Les autres allumettes diffèrent surtout des premières par l’emploi du phosphore rouge au lieu du phosphore ordinaire. Mais, comme le phosphore rouge s’enflamme difficilement, on facilite sa combustion en lui ajoutant du chlorate de potassium qui fournit de l’oxygène. Le phosphore est appliqué sur le frottoir, le chlorate de potassium sur l’allumette.

41. Extraction du phosphore.

Le phosphore s’extrait des os après qu’on les a calcinés à l’air ; on pulvérise les os calcinés et on obtient une poudre dite cendre d’os, qui est formée de carbonate et de phosphate de calcium. Cette poudre est traitée par l’acide sulfurique ; il se produit deux réactions :

1° Le gaz carbonique du carbonate de calcium se dégage, et du sulfate de calcium insoluble se dépose

CO3Ca + SO4H2 = CO2 + SO4Ca + H2O
Fig. 46. — Extraction du phosphore. — B, cornues contenant le mélange de phosphate de calcium et de charbon ; C, tubes de dégagement du phosphore ; R, récipients refroidis.
Fig. 46. — Extraction du phosphore. — B, cornues contenant le mélange de phosphate de calcium et de charbon ; C, tubes de dégagement du phosphore ; R, récipients refroidis.

2° Les deux tiers du calcium du phosphate forment avec l’acide sulfurique du sulfate insoluble ; il reste en dissolution un corps qui est encore un phosphate de calcium, mais un phosphate contenant pour la même quantité de phosphore et d’oxygène trois fois moins de calcium que le premier. On recueille le liquide limpide, on le fait évaporer jusqu’à ce qu’il ait la consistance d’un sirop. On chauffe avec du charbon ; le phosphate primitif se reforme, réaction qui nécessite seulement un tiers du phosphore et en isole les deux tiers, combinés à de l’oxygène ; le charbon prend cet oxygène pour former de l’oxyde de carbone et le phosphore est libre.
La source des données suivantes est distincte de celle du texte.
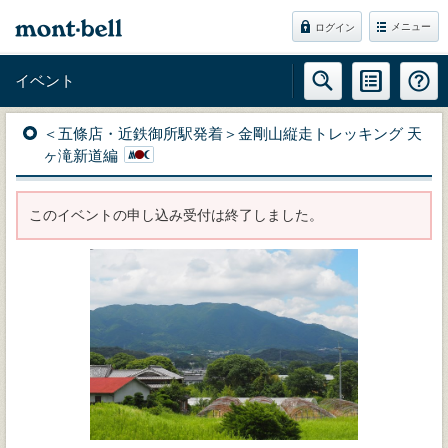
メニュー
ログイン
イベント
＜五條店・近鉄御所駅発着＞金剛山縦走トレッキング 天
ヶ滝新道編
このイベントの申し込み受付は終了しました。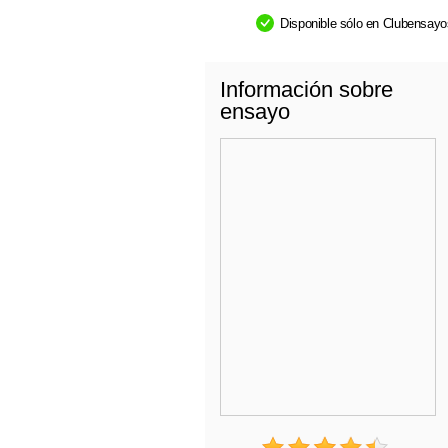
Disponible sólo en Clubensay
Información sobre
ensayo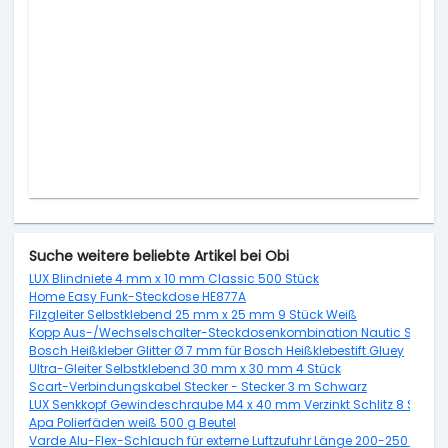
Suche weitere beliebte Artikel bei Obi
LUX Blindniete 4 mm x 10 mm Classic 500 Stück
Home Easy Funk-Steckdose HE877A
Filzgleiter Selbstklebend 25 mm x 25 mm 9 Stück Weiß
Kopp Aus-/Wechselschalter-Steckdosenkombination Nautic Senkrech
Bosch Heißkleber Glitter Ø 7 mm für Bosch Heißklebestift Gluey
Ultra-Gleiter Selbstklebend 30 mm x 30 mm 4 Stück
Scart-Verbindungskabel Stecker - Stecker 3 m Schwarz
LUX Senkkopf Gewindeschraube M4 x 40 mm Verzinkt Schlitz 8 Stück 
Apa Polierfäden weiß 500 g Beutel
Varde Alu-Flex-Schlauch für externe Luftzufuhr Länge 200-250 cm,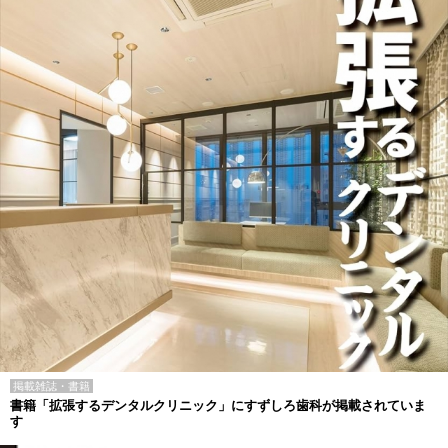
掲載雑誌・書籍
書籍「拡張するデンタルクリニック」にすずしろ歯科が掲載されていま
す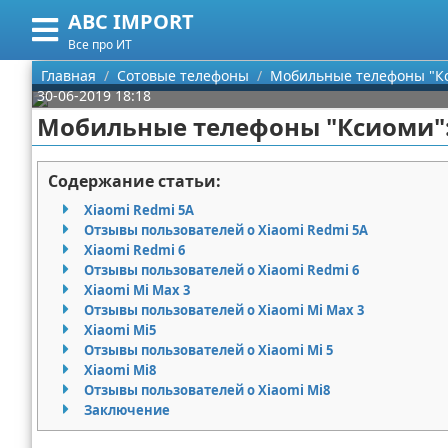
ABC IMPORT
Меню
X
Все про ИТ
Главная
Главная
Сотовые телефоны
Мобильные телефоны "Кс
30-06-2019 18:18
Категории
Мобильные телефоны "Ксиоми":
Поиск
Программирование
Содержание статьи:
О проекте
Оборудование
Xiaomi Redmi 5A
Отзывы пользователей о Xiaomi Redmi 5A
Контакты
Ноутбуки
Xiaomi Redmi 6
Отзывы пользователей о Xiaomi Redmi 6
Xiaomi Mi Max 3
Сотрудничество
Сотовые телефоны
Отзывы пользователей о Xiaomi Mi Max 3
Xiaomi Mi5
Размещение рекламы
Электроника
Отзывы пользователей о Xiaomi Mi 5
Xiaomi Mi8
Для правообладателей
Современные устройства
Отзывы пользователей о Xiaomi Mi8
Заключение
Условия предоставления информации
GPS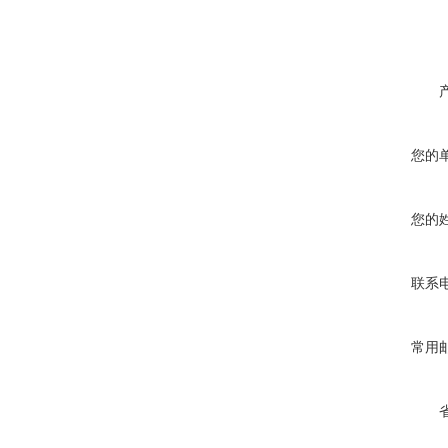
您的
您的
联系
常用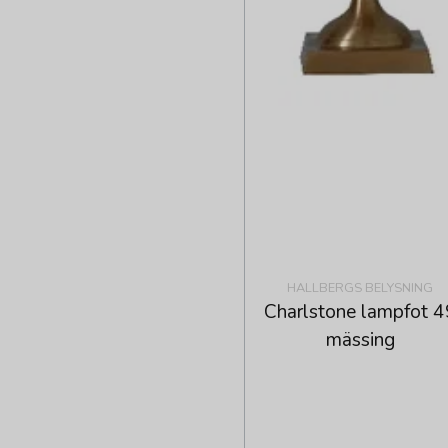
HALLBERGS BELYSNING
Charlstone lampfot 4
mässing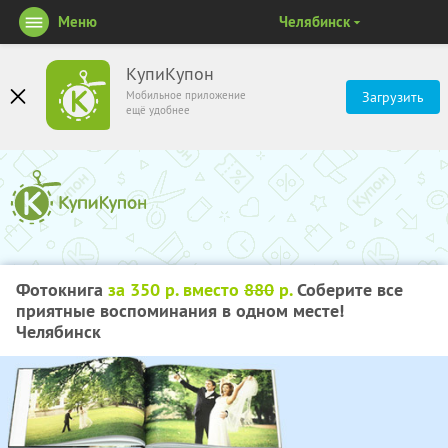
Меню
Челябинск
КупиКупон
Мобильное приложение
Загрузить
ещё удобнее
Фотокнига
за 350 р. вместо
880
р.
Соберите все
приятные воспоминания в одном месте!
Челябинск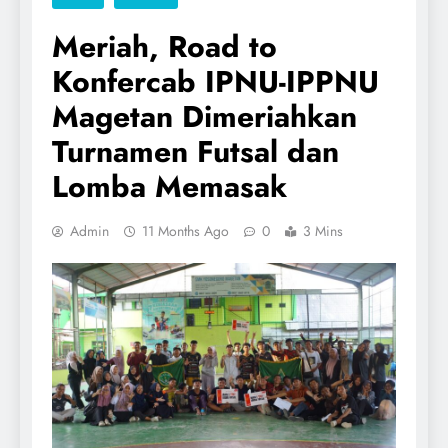
Meriah, Road to
Konfercab IPNU-IPPNU
Magetan Dimeriahkan
Turnamen Futsal dan
Lomba Memasak
Admin
11 Months Ago
0
3 Mins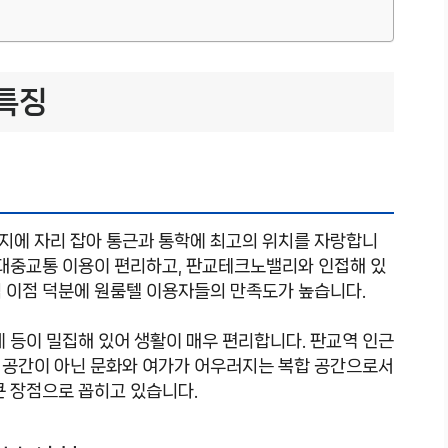
특징
지에 자리 잡아 통근과 통학에 최고의 위치를 자랑합니
 대중교통 이용이 편리하고, 판교테크노밸리와 인접해 있
적 이점 덕분에 원룸텔 이용자들의 만족도가 높습니다.
페 등이 밀집해 있어 생활이 매우 편리합니다. 판교역 인근
 공간이 아닌 문화와 여가가 어우러지는 복합 공간으로서
큰 장점으로 꼽히고 있습니다.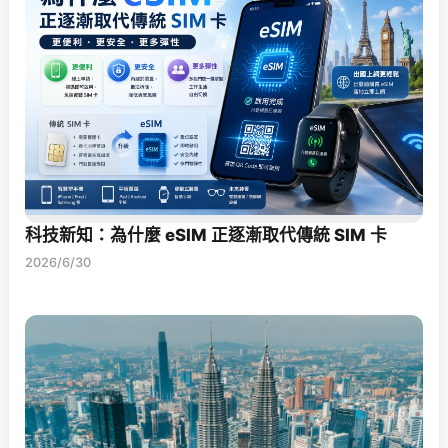
科技新知：為什麼 eSIM 正逐漸取代傳統 SIM 卡
2026/6/30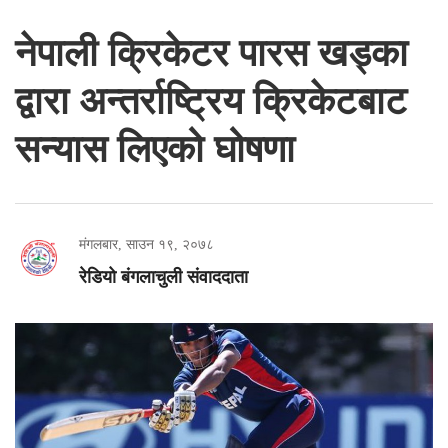
नेपाली क्रिकेटर पारस खड्का
द्वारा अन्तर्राष्ट्रिय क्रिकेटबाट
सन्यास लिएको घोषणा
मंगलबार, साउन १९, २०७८
रेडियो बंगलाचुली संवाददाता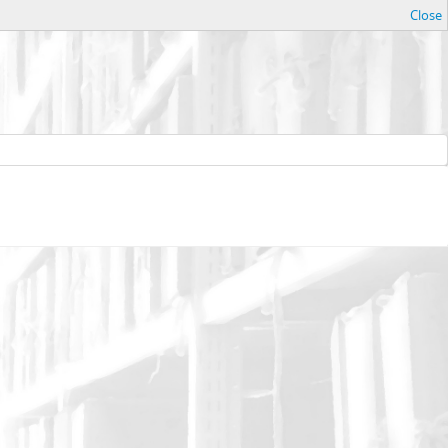
Close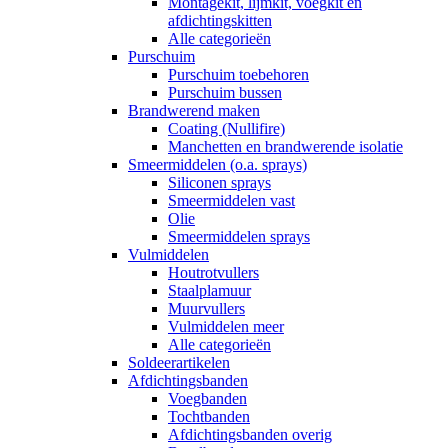
Montagekit, lijmkit, voegkit en
afdichtingskitten
Alle categorieën
Purschuim
Purschuim toebehoren
Purschuim bussen
Brandwerend maken
Coating (Nullifire)
Manchetten en brandwerende isolatie
Smeermiddelen (o.a. sprays)
Siliconen sprays
Smeermiddelen vast
Olie
Smeermiddelen sprays
Vulmiddelen
Houtrotvullers
Staalplamuur
Muurvullers
Vulmiddelen meer
Alle categorieën
Soldeerartikelen
Afdichtingsbanden
Voegbanden
Tochtbanden
Afdichtingsbanden overig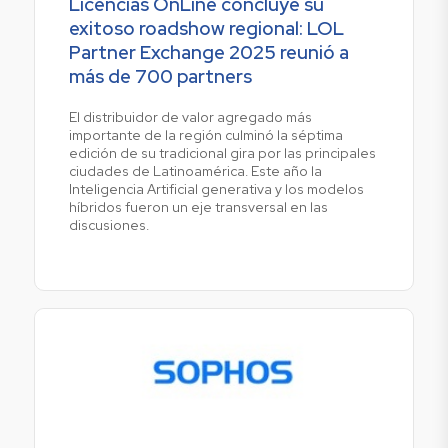
Licencias OnLine concluye su
exitoso roadshow regional: LOL
Partner Exchange 2025 reunió a
más de 700 partners
El distribuidor de valor agregado más
importante de la región culminó la séptima
edición de su tradicional gira por las principales
ciudades de Latinoamérica. Este año la
Inteligencia Artificial generativa y los modelos
híbridos fueron un eje transversal en las
discusiones.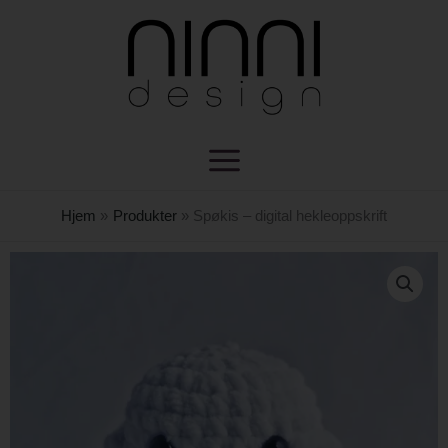
Hopp
rett
til
innholdet
Hjem
Produkter
Spøkis – digital hekleoppskrift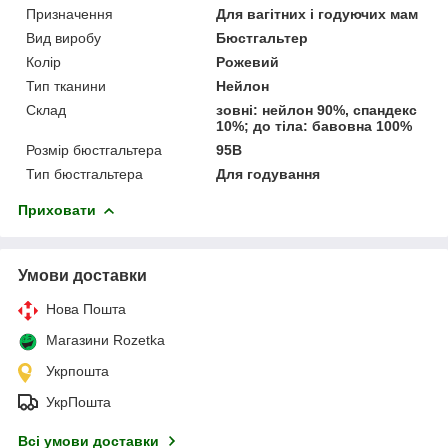
Призначення
Для вагітних і годуючих мам
Вид виробу
Бюстгальтер
Колір
Рожевий
Тип тканини
Нейлон
Склад
зовні: нейлон 90%, спандекс
10%; до тіла: бавовна 100%
Розмір бюстгальтера
95B
Тип бюстгальтера
Для годування
Приховати
Умови доставки
Нова Пошта
Магазини Rozetka
Укрпошта
УкрПошта
Всі умови доставки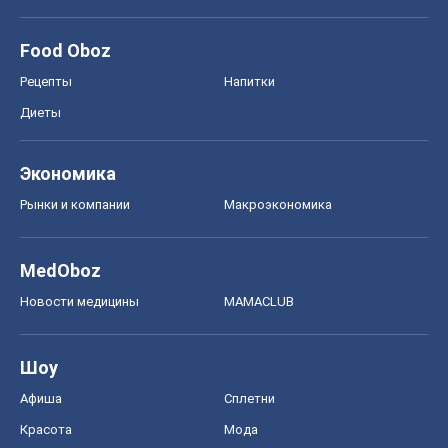
Food Oboz
Рецепты
Напитки
Диеты
Экономика
Рынки и компании
Mакроэкономика
MedOboz
Новости медицины
MAMACLUB
Шоу
Афиша
Сплетни
Красота
Мода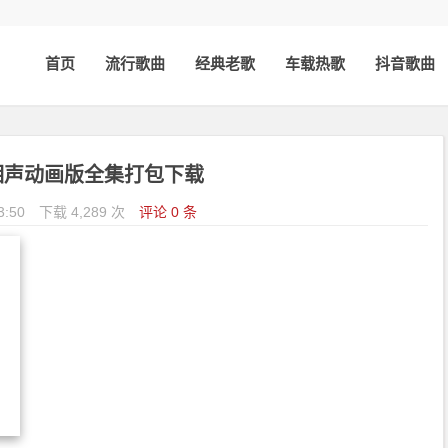
首页
流行歌曲
经典老歌
车载热歌
抖音歌曲
相声动画版全集打包下载
3:50
下载 4,289 次
评论 0 条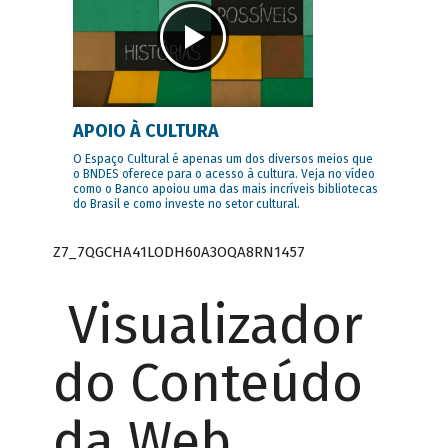
APOIO À CULTURA
O Espaço Cultural é apenas um dos diversos meios que
o BNDES oferece para o acesso à cultura. Veja no vídeo
como o Banco apoiou uma das mais incríveis bibliotecas
do Brasil e como investe no setor cultural.
Z7_7QGCHA41LODH60A3OQA8RN1457
Visualizador
do Conteúdo
da Web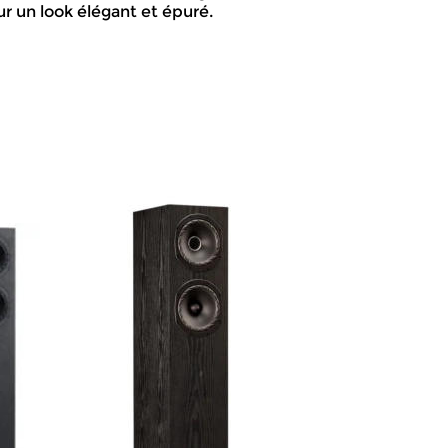
ur un look élégant et épuré.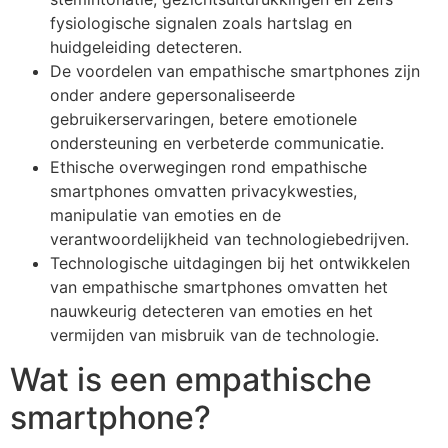
fysiologische signalen zoals hartslag en
huidgeleiding detecteren.
De voordelen van empathische smartphones zijn
onder andere gepersonaliseerde
gebruikerservaringen, betere emotionele
ondersteuning en verbeterde communicatie.
Ethische overwegingen rond empathische
smartphones omvatten privacykwesties,
manipulatie van emoties en de
verantwoordelijkheid van technologiebedrijven.
Technologische uitdagingen bij het ontwikkelen
van empathische smartphones omvatten het
nauwkeurig detecteren van emoties en het
vermijden van misbruik van de technologie.
Wat is een empathische
smartphone?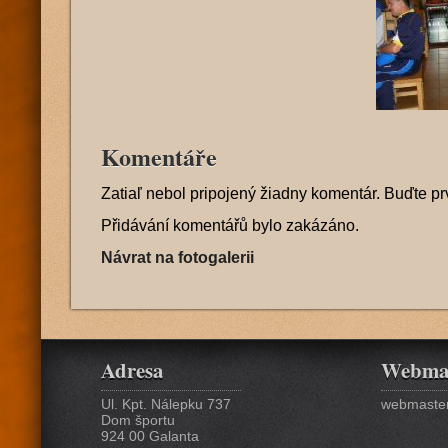
Komentáře
Zatiaľ nebol pripojený žiadny komentár. Buďte pr
Přidávání komentářů bylo zakázáno.
Návrat na fotogalerii
Adresa
Webma
Ul. Kpt. Nálepku 737
webmaster
Dom športu
924 00 Galanta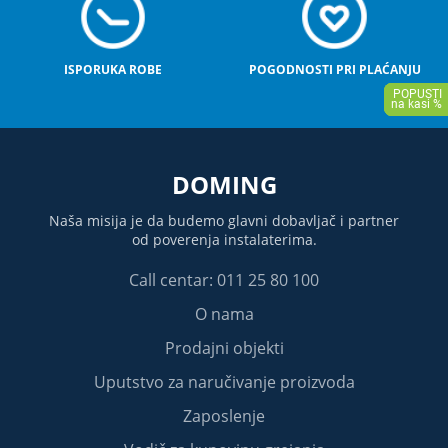
ISPORUKA ROBE
POGODNOSTI PRI PLAĆANJU
DOMING
Naša misija je da budemo glavni dobavljač i partner
od poverenja instalaterima.
Call centar: 011 25 80 100
O nama
Prodajni objekti
Uputstvo za naručivanje proizvoda
Zaposlenje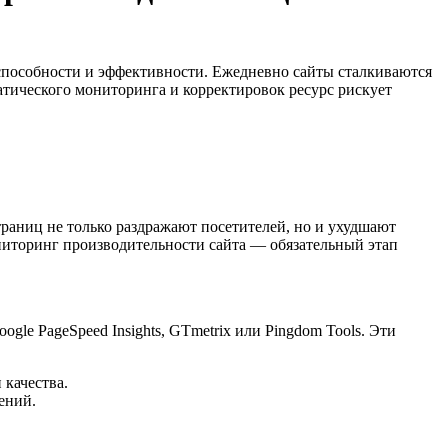
оспособности и эффективности. Ежедневно сайты сталкиваются
атического мониторинга и корректировок ресурс рискует
раниц не только раздражают посетителей, но и ухудшают
ниторинг производительности сайта — обязательный этап
gle PageSpeed Insights, GTmetrix или Pingdom Tools. Эти
 качества.
ений.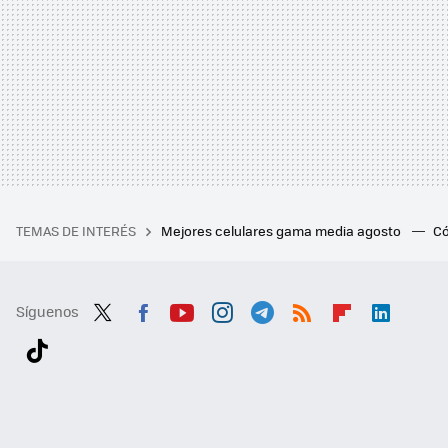
TEMAS DE INTERÉS
Mejores celulares gama media agosto
Có
Síguenos
Twit
Fac
You
Inst
Tele
RSS
Flip
Link
ter
ebo
tub
agr
gra
boa
edI
Tikt
ok
e
am
m
rd
n
ok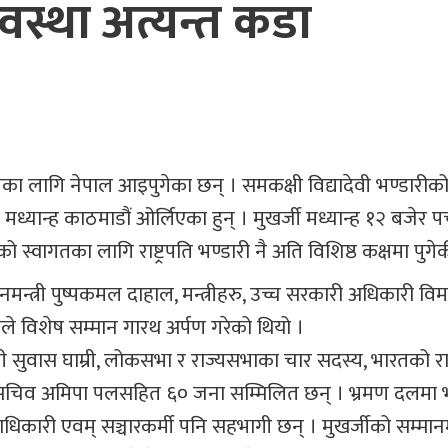
यवस्था अत्यन्त कडा
रमणका लागि नेपाल आइपुगेका छन् । समकक्षी विद्यादेवी भण्डारीक
 मध्यान्ह काठमाडौं ओर्लिएका हुन् । मुखर्जी मध्यान्ह १२ बजेर प
नको स्वागतका लागि राष्ट्रपति भण्डारी नै अति विशिष्ठ कक्षमा पुगे
्रधानमन्त्री पुष्पकमल दाहाल, मन्त्रीहरु, उच्च सरकारी अधिकारी व
ीले विशेष सम्मान गारथ अर्पण गरेको थियो ।
्त्री सुवास घाम्री, लोकसभा र राज्यसभाका चार सदस्य, भारतको राष्
 सचिव अमिपा पलसहित ६० जना सम्मिलित छन् । भ्रमण दलमा
ाधिकारी एवम् सञ्चारकर्मी पनि सहभागी छन् । मुखर्जीको सम्मान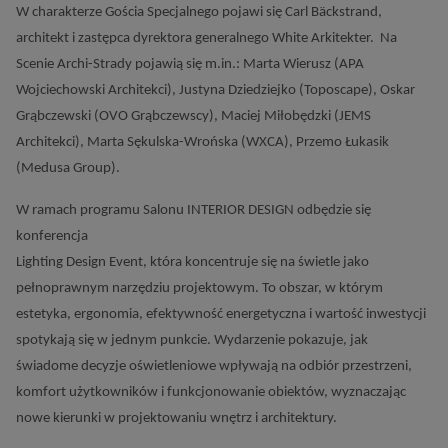
W charakterze Gościa Specjalnego pojawi się Carl Bäckstrand,
architekt i zastępca dyrektora generalnego White Arkitekter. Na
Scenie Archi-Strady pojawią się m.in.: Marta Wierusz (APA
Wojciechowski Architekci), Justyna Dziedziejko (Toposcape), Oskar
Grąbczewski (OVO Grąbczewscy), Maciej Miłobędzki (JEMS
Architekci), Marta Sękulska-Wrońska (WXCA), Przemo Łukasik
(Medusa Group).
W ramach programu Salonu INTERIOR DESIGN odbędzie się
konferencja
Lighting Design Event, która koncentruje się na świetle jako
pełnoprawnym narzędziu projektowym. To obszar, w którym
estetyka, ergonomia, efektywność energetyczna i wartość inwestycji
spotykają się w jednym punkcie. Wydarzenie pokazuje, jak
świadome decyzje oświetleniowe wpływają na odbiór przestrzeni,
komfort użytkowników i funkcjonowanie obiektów, wyznaczając
nowe kierunki w projektowaniu wnętrz i architektury.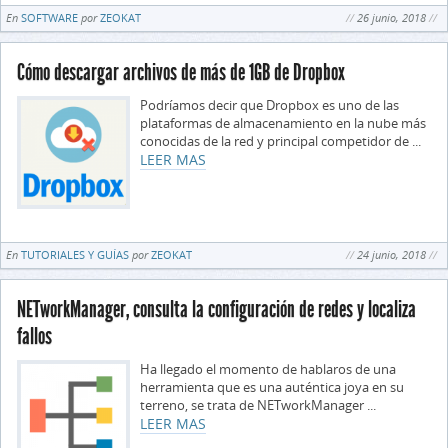
En
SOFTWARE
por
ZEOKAT
26 junio, 2018
Cómo descargar archivos de más de 1GB de Dropbox
Podríamos decir que Dropbox es uno de las
plataformas de almacenamiento en la nube más
conocidas de la red y principal competidor de ...
LEER MAS
En
TUTORIALES Y GUÍAS
por
ZEOKAT
24 junio, 2018
NETworkManager, consulta la configuración de redes y localiza
fallos
Ha llegado el momento de hablaros de una
herramienta que es una auténtica joya en su
terreno, se trata de NETworkManager ...
LEER MAS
On opère à l’abri de l’air pour éviter l’inflammation du phosphore ; ce corps se dégage en vapeurs qu’on fait arriver dans de l’eau froide (fig. 46). Pour le purifier, on le met dans une peau de chamois, on le fait fondre dans l’eau tiède ; on presse la peau ; le phosphore liquide traverse les pores, et coule dans des moules où il se solidifie.